- **Prompt**: The material below is to be copied exactly from the line with "So, what is mutual aid?" up to and including the line with "you as a marketer?", with nothing else kept and no pictures.

- **The data**:
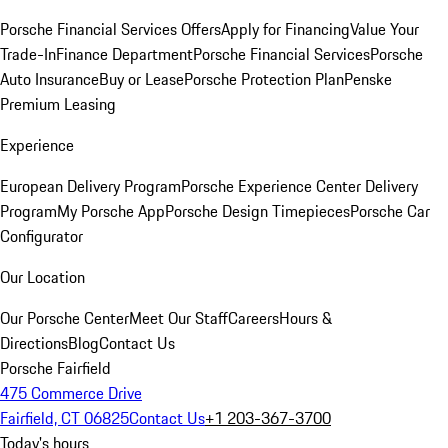
Porsche Financial Services Offers
Apply for Financing
Value Your
Trade-In
Finance Department
Porsche Financial Services
Porsche
Auto Insurance
Buy or Lease
Porsche Protection Plan
Penske
Premium Leasing
Experience
European Delivery Program
Porsche Experience Center Delivery
Program
My Porsche App
Porsche Design Timepieces
Porsche Car
Configurator
Our Location
Our Porsche Center
Meet Our Staff
Careers
Hours &
Directions
Blog
Contact Us
Porsche Fairfield
475 Commerce Drive
Fairfield, CT 06825
Contact Us
+1 203-367-3700
Today's hours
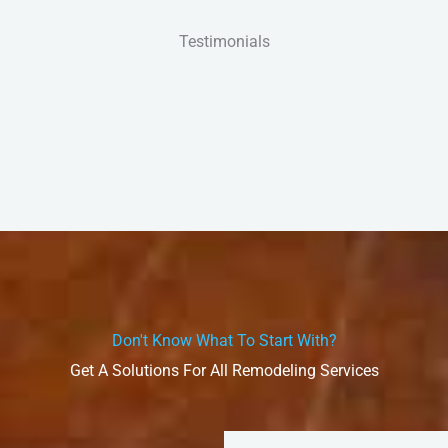
Testimonials
Don't Know What To Start With?
Get A Solutions For All Remodeling Services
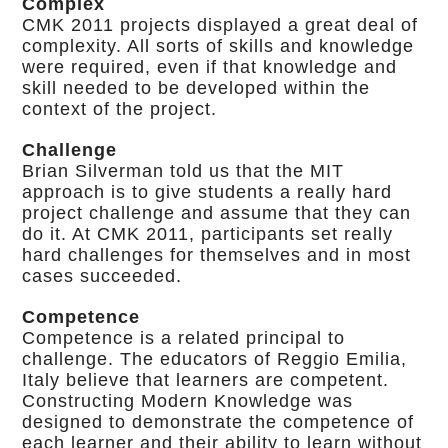
Complex
CMK 2011 projects displayed a great deal of
complexity. All sorts of skills and knowledge
were required, even if that knowledge and
skill needed to be developed within the
context of the project.
Challenge
Brian Silverman told us that the MIT
approach is to give students a really hard
project challenge and assume that they can
do it. At CMK 2011, participants set really
hard challenges for themselves and in most
cases succeeded.
Competence
Competence is a related principal to
challenge. The educators of Reggio Emilia,
Italy believe that learners are competent.
Constructing Modern Knowledge was
designed to demonstrate the competence of
each learner and their ability to learn without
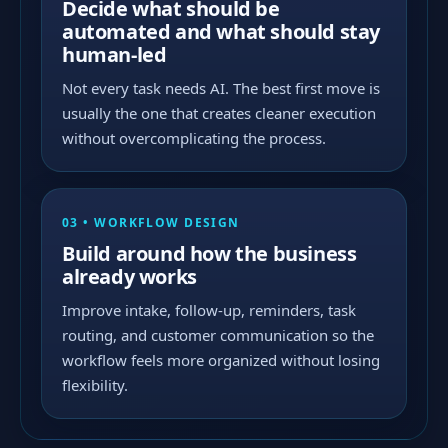
Decide what should be
automated and what should stay
human-led
Not every task needs AI. The best first move is
usually the one that creates cleaner execution
without overcomplicating the process.
03 • WORKFLOW DESIGN
Build around how the business
already works
Improve intake, follow-up, reminders, task
routing, and customer communication so the
workflow feels more organized without losing
flexibility.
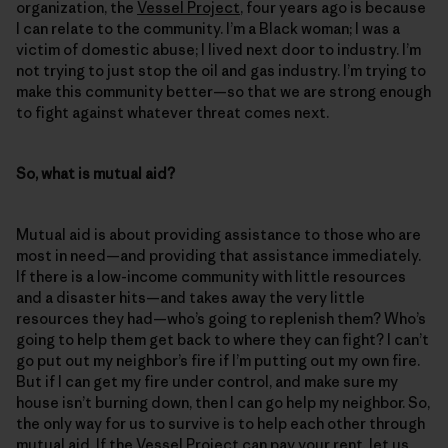
organization, the
Vessel Project
, four years ago is because
I can relate to the community. I’m a Black woman; I was a
victim of domestic abuse; I lived next door to industry. I’m
not trying to just stop the oil and gas industry. I’m trying to
make this community better—so that we are strong enough
to fight against whatever threat comes next.
So, what is mutual aid?
Mutual aid is about providing assistance to those who are
most in need—and providing that assistance immediately.
If there is a low-income community with little resources
and a disaster hits—and takes away the very little
resources they had—who’s going to replenish them? Who’s
going to help them get back to where they can fight? I can’t
go put out my neighbor’s fire if I’m putting out my own fire.
But if I can get my fire under control, and make sure my
house isn’t burning down, then I can go help my neighbor. So,
the only way for us to survive is to help each other through
mutual aid. If the Vessel Project can pay your rent, let us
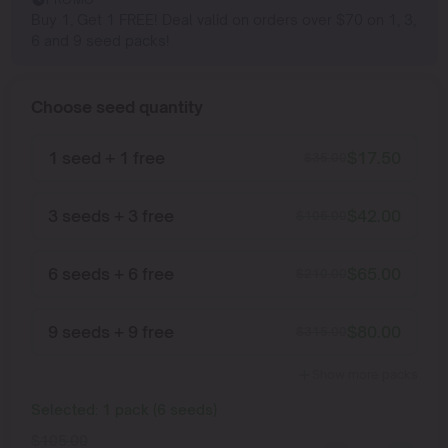
Buy 1, Get 1 FREE! Deal valid on orders over $70 on 1, 3,
6 and 9 seed packs!
Choose seed quantity
1 seed + 1 free
$
17.50
$
35.00
3 seeds + 3 free
$
42.00
$
105.00
6 seeds + 6 free
$
65.00
$
210.00
9 seeds + 9 free
$
80.00
$
315.00
Show more packs
Selected:
1
pack
(
6
seeds
)
$
105.00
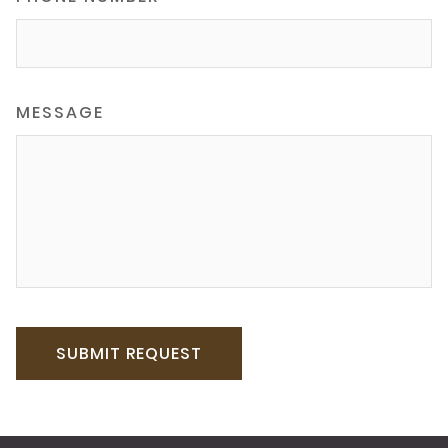
MESSAGE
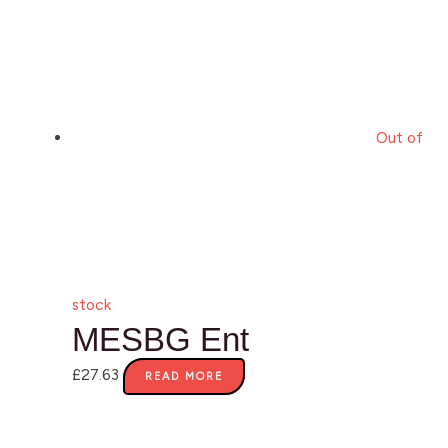
Out of
stock
MESBG Ent
£
27.63
READ MORE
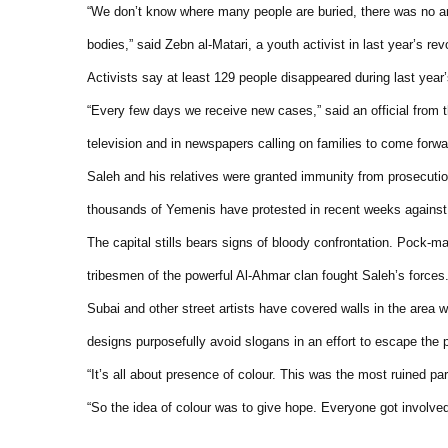
“We don’t know where many people are buried, there was no a
bodies,” said Zebn al-Matari, a youth activist in last year’s revo
Activists say at least 129 people disappeared during last year
“Every few days we receive new cases,” said an official from 
television and in newspapers calling on families to come forwa
Saleh and his relatives were granted immunity from prosecuti
thousands of Yemenis have protested in recent weeks against t
The capital stills bears signs of bloody confrontation. Pock-
tribesmen of the powerful Al-Ahmar clan fought Saleh’s forces
Subai and other street artists have covered walls in the area wi
designs purposefully avoid slogans in an effort to escape the
“It’s all about presence of colour. This was the most ruined part
“So the idea of colour was to give hope. Everyone got involved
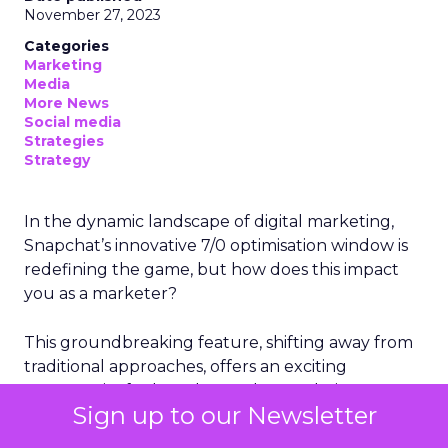
November 27, 2023
Categories
Marketing
Media
More News
Social media
Strategies
Strategy
In the dynamic landscape of digital marketing,
Snapchat’s innovative 7/0 optimisation window is
redefining the game, but how does this impact
you as a marketer?
This groundbreaking feature, shifting away from
traditional approaches, offers an exciting
opportunity for brands to enhance their
Sign up to our Newsletter
advertising effectiveness. Let’s delve into this
transformation and consider its implications for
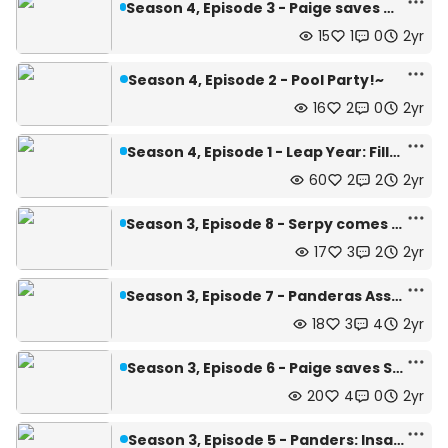
Season 4, Episode 3 - Paige saves Maiden-chan!~
15
1
0
2yr
Season 4, Episode 2 - Pool Party!~
16
2
0
2yr
Season 4, Episode 1 - Leap Year: Filler Arc!
60
2
2
2yr
Season 3, Episode 8 - Serpy comes to save Blobina!~
17
3
2
2yr
Season 3, Episode 7 - Panderas Assaults Blobina
18
3
4
2yr
Season 3, Episode 6 - Paige saves Serpy!~
20
4
0
2yr
Season 3, Episode 5 - Panders: Insanity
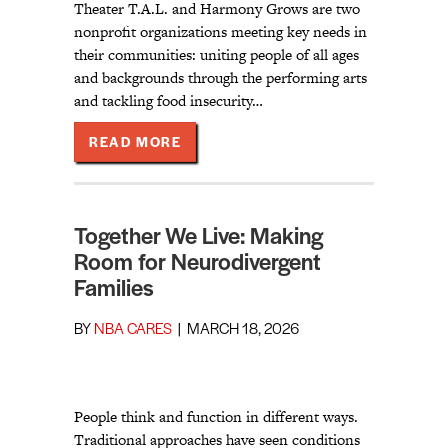
Theater T.A.L. and Harmony Grows are two
nonprofit organizations meeting key needs in
their communities: uniting people of all ages
and backgrounds through the performing arts
and tackling food insecurity…
ABOUT NBA EXPANDS INCUBATE P
READ MORE
Together We Live: Making
Room for Neurodivergent
Families
BY
NBA CARES
|
MARCH 18, 2026
People think and function in different ways.
Traditional approaches have seen conditions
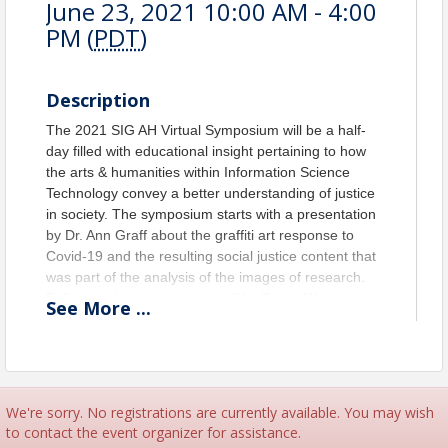
June 23, 2021 10:00 AM - 4:00
PM (
PDT
)
Description
The 2021 SIG AH Virtual Symposium will be a half-
day filled with educational insight pertaining to how
the arts & humanities within Information Science
Technology convey a better understanding of justice
in society. The symposium starts with a presentation
by Dr. Ann Graff about the
graffiti art response to
Covid-19 and the resulting social justice content that
was part of the analysis of the images of research.
Following this presentation will be
Travis Wagner as
See
More
...
he reflects on an ongoing service-learning project
aimed at the digitization and preservation of
LGBTQIA+ media histories within the state of South
Carolina. To support those staying at home during
this pandemic, the next presentation by Julie Carmen
We're sorry. No registrations are currently available. You may wish
will give details on how to benefit in healing by
to contact the event organizer for assistance.
creating
one’s own patterns for embroidery by using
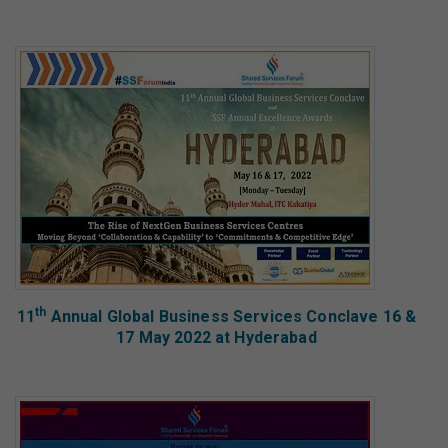
th
11
Annual Global Business Services Conclave 16 &
17 May 2022 at Hyderabad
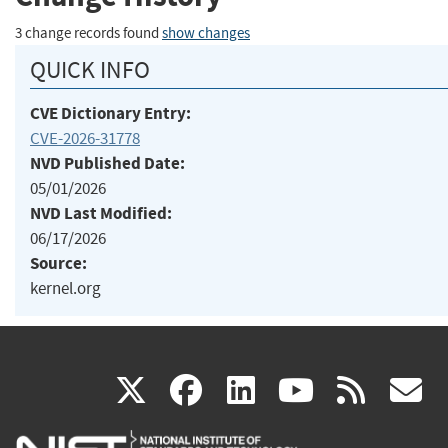
3 change records found
show changes
QUICK INFO
CVE Dictionary Entry:
CVE-2026-31778
NVD Published Date:
05/01/2026
NVD Last Modified:
06/17/2026
Source:
kernel.org
(link
(link
(link
(link
(
X
facebook
linkedin
youtu
rss
g
is
is
is
is
i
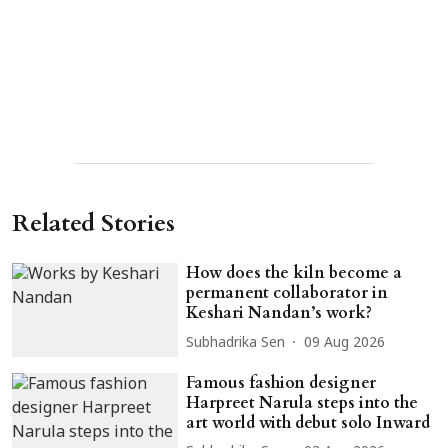
Related Stories
How does the kiln become a
permanent collaborator in
Keshari Nandan’s work?
Subhadrika Sen
09 Aug 2026
Famous fashion designer
Harpreet Narula steps into the
art world with debut solo Inward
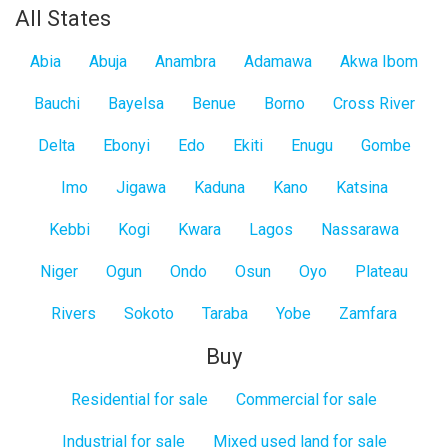
All States
Abia
Abuja
Anambra
Adamawa
Akwa Ibom
Bauchi
Bayelsa
Benue
Borno
Cross River
Delta
Ebonyi
Edo
Ekiti
Enugu
Gombe
Imo
Jigawa
Kaduna
Kano
Katsina
Kebbi
Kogi
Kwara
Lagos
Nassarawa
Niger
Ogun
Ondo
Osun
Oyo
Plateau
Rivers
Sokoto
Taraba
Yobe
Zamfara
Buy
Residential for sale
Commercial for sale
Industrial for sale
Mixed used land for sale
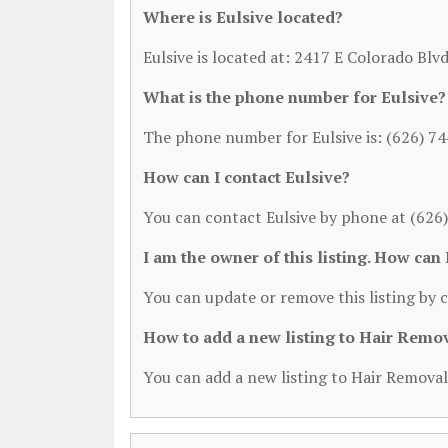
Where is Eulsive located?
Eulsive is located at: 2417 E Colorado Blv
What is the phone number for Eulsive?
The phone number for Eulsive is: (626) 7
How can I contact Eulsive?
You can contact Eulsive by phone at (626
I am the owner of this listing. How can
You can update or remove this listing by c
How to add a new listing to Hair Remo
You can add a new listing to Hair Removal 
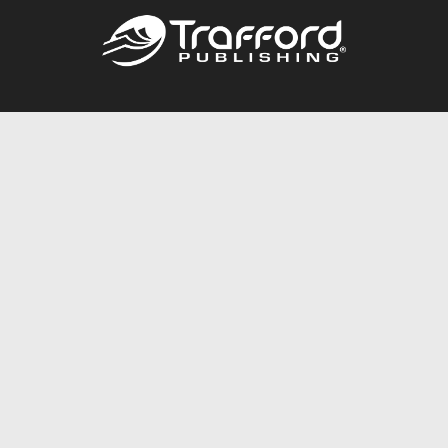
Call
844.688.6899
Publishing Packages
Services Store
Trafford Gold Seal
Free Publishing Guide
Referral Program
Fraud Alert
About Us
Resources
FAQ
BookStub™ Redemption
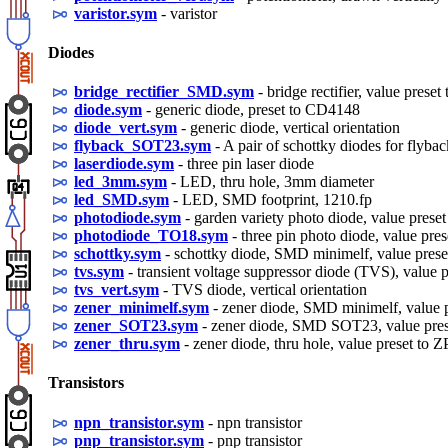
varistor.sym
- varistor
Diodes
bridge_rectifier_SMD.sym
- bridge rectifier, value pre
diode.sym
- generic diode, preset to CD4148
diode_vert.sym
- generic diode, vertical orientation
flyback_SOT23.sym
- A pair of schottky diodes for flyb
laserdiode.sym
- three pin laser diode
led_3mm.sym
- LED, thru hole, 3mm diameter
led_SMD.sym
- LED, SMD footprint, 1210.fp
photodiode.sym
- garden variety photo diode, value pres
photodiode_TO18.sym
- three pin photo diode, value pre
schottky.sym
- schottky diode, SMD minimelf, value pres
tvs.sym
- transient voltage suppressor diode (TVS), valu
tvs_vert.sym
- TVS diode, vertical orientation
zener_minimelf.sym
- zener diode, SMD minimelf, value
zener_SOT23.sym
- zener diode, SMD SOT23, value pre
zener_thru.sym
- zener diode, thru hole, value preset to 
Transistors
npn_transistor.sym
- npn transistor
pnp_transistor.sym
- pnp transistor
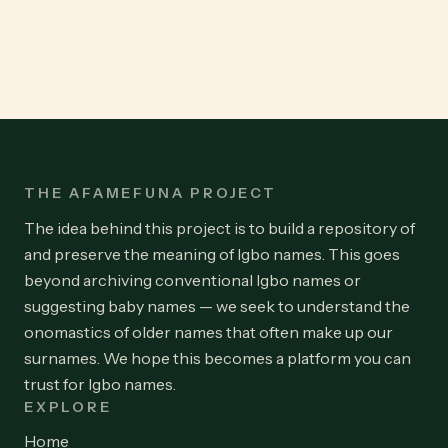
THE AFAMEFUNA PROJECT
The idea behind this project is to build a repository of
and preserve the meaning of Igbo names. This goes
beyond archiving conventional Igbo names or
suggesting baby names — we seek to understand the
onomastics of older names that often make up our
surnames. We hope this becomes a platform you can
trust for Igbo names.
EXPLORE
Home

- **Task response**:
So, what is mutual aid?
Mutual aid is about providing assistance to those who are
most in need—and providing that assistance immediately.
If there is a low-income community with little resources
and a disaster hits—and takes away the very little
resources they had—who’s going to replenish them? Who’s
going to help them get back to where they can fight? I can’t
go put out my neighbor’s fire if I’m putting out my own fire.
But if I can get my fire under control, and make sure my
house isn’t burning down, then I can go help my neighbor. So,
the only way for us to survive is to help each other through
mutual aid. If the Vessel Project can pay your rent, let us
Buy 1, Get 1 FREE! Deal valid on orders over $70 on 1, 3,
6 and 9 seed packs!
Choose seed quantity
1 seed + 1 free
$
17.50
$
35.00
3 seeds + 3 free
$
42.00
$
105.00
6 seeds + 6 free
$
65.00
$
210.00
9 seeds + 9 free
$
80.00
$
315.00
Show more packs
Selected:
1
pack
(
6
seeds
)
$
105.00
MESSAGE
Out of
stock
MESBG Ent
£
27.63
READ MORE
“We don’t know where many people are buried, there was no a
bodies,” said Zebn al-Matari, a youth activist in last year’s revo
Activists say at least 129 people disappeared during last year
“Every few days we receive new cases,” said an official from 
television and in newspapers calling on families to come forwa
Saleh and his relatives were granted immunity from prosecuti
thousands of Yemenis have protested in recent weeks against t
The capital stills bears signs of bloody confrontation. Pock-
tribesmen of the powerful Al-Ahmar clan fought Saleh’s forces
Subai and other street artists have covered walls in the area wi
designs purposefully avoid slogans in an effort to escape the
“It’s all about presence of colour. This was the most ruined part
“So the idea of colour was to give hope. Everyone got involved
November 27, 2023
Categories
Marketing
Media
More News
Social media
Strategies
Strategy
In the dynamic landscape of digital marketing,
Snapchat’s innovative 7/0 optimisation window is
redefining the game, but how does this impact
you as a marketer?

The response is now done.